= Friedman test =

Non-parametric statistical test

The Friedman test is a non-parametric statistical test developed by Milton Friedman. Similar to the parametric repeated measures ANOVA, it is used to detect differences in treatments across multiple test attempts. The procedure involves ranking each row (or block) together, and then considering the values of ranks by columns. Applicable to complete block designs, it is thus a special case of the Durbin test.

Classic examples of use are:
- $n$ wine judges each rate $k$ different wines. Are any of the $k$ wines ranked consistently higher or lower than the others?
- $n$ welders each use $k$ welding torches, and the ensuing welds were rated on quality. Do any of the $k$ torches produce consistently better or worse welds?

The Friedman test is used for one-way repeated measures analysis of variance by ranks. In its use of ranks it is similar to the Kruskal–Wallis one-way analysis of variance by ranks.

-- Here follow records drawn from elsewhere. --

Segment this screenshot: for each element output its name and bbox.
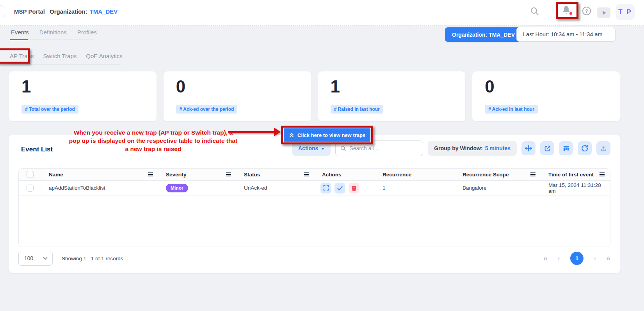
- org-label: Organization:: [50, 8, 87, 15]
- column-resize-icon: [525, 144, 532, 152]
- last-page-button[interactable]: »: [606, 254, 610, 263]
- stat-card-total: 1 # Total over the period: [9, 71, 157, 121]
- column-menu-icon[interactable]: [304, 172, 309, 173]
- search-icon: [340, 145, 346, 152]
- columns-button[interactable]: [559, 141, 573, 155]
- stat-label-badge: # Raised in last hour: [331, 105, 383, 114]
- column-label: Recurrence: [382, 172, 411, 178]
- subtab-qoe-analytics[interactable]: QoE Analytics: [86, 53, 122, 59]
- user-avatar[interactable]: T P: [616, 4, 635, 20]
- stat-value: 1: [331, 78, 466, 96]
- export-icon: [600, 145, 607, 152]
- msp-portal-page: MSP Portal Organization:TMA_DEV ? T P Ev…: [0, 0, 644, 311]
- column-menu-icon[interactable]: [226, 172, 231, 173]
- annotation-highlight-ap-traps: [0, 48, 30, 64]
- subtab-switch-traps[interactable]: Switch Traps: [43, 53, 76, 59]
- header-organization: Organization:TMA_DEV: [50, 8, 117, 15]
- annotation-highlight-new-traps: Click here to view new traps: [281, 126, 373, 144]
- annotation-line: pop up is displayed on the respective ta…: [59, 137, 248, 145]
- export-button[interactable]: [596, 141, 610, 155]
- pagination: « ‹ 1 › »: [543, 252, 610, 265]
- delete-button[interactable]: [349, 183, 359, 194]
- refresh-button[interactable]: [578, 141, 592, 155]
- cell-name: apAddStationToBlacklist: [41, 185, 158, 191]
- page-size-select[interactable]: 100: [18, 251, 53, 266]
- column-label: Severity: [166, 172, 187, 178]
- event-list-panel: Event List Actions Group by Window: 5 mi…: [9, 135, 620, 273]
- open-external-icon: [544, 145, 551, 152]
- top-bar: MSP Portal Organization:TMA_DEV ? T P: [0, 0, 644, 26]
- header-checkbox-cell: [19, 169, 41, 180]
- group-by-value[interactable]: 5 minutes: [485, 145, 511, 151]
- group-by-window-control[interactable]: Group by Window: 5 minutes: [428, 141, 517, 156]
- caret-down-icon: [321, 148, 324, 150]
- column-header-time: Time of first event: [541, 172, 610, 178]
- play-icon: [603, 11, 606, 15]
- tab-profiles[interactable]: Profiles: [77, 29, 97, 36]
- panel-title: Event List: [21, 146, 53, 153]
- search-icon[interactable]: [530, 7, 539, 18]
- stat-cards: 1 # Total over the period 0 # Ack-ed ove…: [9, 71, 620, 121]
- records-summary: Showing 1 - 1 of 1 records: [62, 256, 123, 261]
- tab-definitions[interactable]: Definitions: [39, 29, 67, 36]
- table-footer: 100 Showing 1 - 1 of 1 records « ‹ 1 › »: [18, 251, 610, 266]
- time-range-selector[interactable]: Last Hour: 10:34 am - 11:34 am: [516, 27, 616, 42]
- cell-recurrence-scope: Bangalore: [455, 185, 541, 191]
- stat-card-acked-hour: 0 # Ack-ed in last hour: [472, 71, 620, 121]
- row-checkbox[interactable]: [27, 185, 34, 192]
- app-title: MSP Portal: [14, 8, 45, 15]
- table-row: apAddStationToBlacklist Minor UnAck-ed: [19, 181, 610, 195]
- refresh-icon: [581, 144, 589, 152]
- column-header-actions: Actions: [315, 172, 375, 178]
- current-page-button[interactable]: 1: [570, 252, 584, 265]
- tab-events[interactable]: Events: [11, 29, 29, 36]
- main-tabs: Events Definitions Profiles: [11, 29, 97, 36]
- view-new-traps-button[interactable]: Click here to view new traps: [284, 128, 370, 142]
- column-resize-button[interactable]: [521, 141, 535, 155]
- select-all-checkbox[interactable]: [27, 171, 34, 178]
- row-checkbox-cell: [19, 181, 41, 195]
- column-header-recurrence: Recurrence: [375, 172, 455, 178]
- column-header-severity: Severity: [158, 172, 237, 178]
- column-label: Actions: [322, 172, 342, 178]
- columns-icon: [562, 145, 570, 152]
- chevron-down-icon: [43, 255, 47, 259]
- column-menu-icon[interactable]: [530, 172, 535, 173]
- table-empty-area: [19, 195, 610, 247]
- first-page-button[interactable]: «: [543, 254, 548, 263]
- org-value[interactable]: TMA_DEV: [90, 8, 118, 15]
- double-chevron-up-icon: [289, 132, 294, 138]
- stat-label-badge: # Total over the period: [21, 105, 78, 114]
- expand-row-button[interactable]: [320, 183, 331, 194]
- cell-time-of-first-event: Mar 15, 2024 11:31:28 am: [541, 182, 610, 194]
- annotation-line: a new trap is raised: [59, 145, 248, 153]
- stat-value: 1: [21, 78, 157, 96]
- next-page-button[interactable]: ›: [594, 254, 596, 263]
- video-tutorial-button[interactable]: [597, 7, 610, 18]
- stat-card-raised-hour: 1 # Raised in last hour: [318, 71, 466, 121]
- column-header-name: Name: [41, 172, 158, 178]
- sidebar-collapse-stub[interactable]: [0, 5, 5, 17]
- prev-page-button[interactable]: ‹: [558, 254, 560, 263]
- group-by-label: Group by Window:: [434, 145, 482, 151]
- organization-filter-button[interactable]: Organization: TMA_DEV: [445, 27, 522, 42]
- open-external-button[interactable]: [540, 141, 554, 155]
- help-icon[interactable]: ?: [582, 7, 591, 15]
- column-label: Status: [244, 172, 260, 178]
- column-menu-icon[interactable]: [600, 172, 605, 173]
- acknowledge-button[interactable]: [334, 183, 345, 194]
- severity-badge: Minor: [166, 184, 188, 192]
- stat-label-badge: # Ack-ed over the period: [176, 105, 238, 114]
- column-label: Time of first event: [548, 172, 594, 178]
- recurrence-link[interactable]: 1: [382, 185, 386, 191]
- check-icon: [337, 185, 343, 191]
- actions-label: Actions: [298, 145, 318, 151]
- search-input[interactable]: [349, 145, 418, 151]
- column-menu-icon[interactable]: [148, 172, 153, 173]
- annotation-text: When you receive a new trap (AP trap or …: [59, 128, 248, 153]
- stat-label-badge: # Ack-ed in last hour: [485, 105, 538, 114]
- subtabs-underline: [10, 64, 121, 65]
- annotation-arrow: [228, 131, 276, 133]
- stat-value: 0: [485, 78, 620, 96]
- annotation-highlight-bell: [556, 2, 578, 19]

The Friedman test is widely supported by many statistical software packages.

== Method ==
1. Given data $\{x_{ij}\}_{n\times k}$, that is, a matrix with $n$ rows (the blocks), $k$ columns (the treatments) and a single observation at the intersection of each block and treatment, calculate the ranks within each block. If there are tied values, assign to each tied value the average of the ranks that would have been assigned without ties. Replace the data with a new matrix $\{r_{ij}\}_{n \times k}$ where the entry $r_{ij}$ is the rank of $x_{ij}$ within block $i$.
2. Find the values $\bar{r}_{\cdot j} = \frac{1}{n} \sum_{i=1}^n {r_{ij}}$
3. The test statistic is given by $Q = \frac{12n}{k(k+1)} \sum_{j=1}^k \left(\bar{r}_{\cdot j}-\frac{k+1}{2}\right)^2$. Note that the value of $Q$ does need to be adjusted for tied values in the data.
4. Finally, when $n$ or $k$ is large (i.e. $n>15$ or $k> 4$), the probability distribution of $Q$ can be approximated by that of a chi-squared distribution. In this case the p-value is given by $\mathbf{P}(\chi^2_{k-1} \ge Q)$. If $n$ or $k$ is small, the approximation to chi-square becomes poor and the p-value should be obtained from tables of $Q$ specially prepared for the Friedman test. If the p-value is significant, appropriate post-hoc multiple comparisons tests would be performed.

== Related tests ==
- When using this kind of design for a binary response, one instead uses the Cochran's Q test.
- The Sign test (with a two-sided alternative) is equivalent to a Friedman test on two groups.
- Kendall's W is a normalization of the Friedman statistic between $0$ and $1$.
- The Wilcoxon signed-rank test is a nonparametric test of nonindependent data from only two groups.
- The Skillings–Mack test is a general Friedman-type statistic that can be used in almost any block design with an arbitrary missing-data structure.
- The Wittkowski test is a general Friedman-Type statistics similar to Skillings-Mack test. When the data do not contain any missing value, it gives the same result as Friedman test. But if the data contain missing values, it is both, more precise and sensitive than Skillings-Mack test.

== Post hoc analysis ==

Post-hoc tests were proposed by Schaich and Hamerle (1984) as well as Conover (1971, 1980) in order to decide which groups are significantly different from each other, based upon the mean rank differences of the groups. These procedures are detailed in Bortz, Lienert and Boehnke (2000, p. 275). Eisinga, Heskes, Pelzer and Te Grotenhuis (2017) provide an exact test for pairwise comparison of Friedman rank sums, implemented in R. The Eisinga c.s. exact test offers a substantial improvement over available approximate tests, especially if the number of groups ($k$) is large and the number of blocks ($n$) is small.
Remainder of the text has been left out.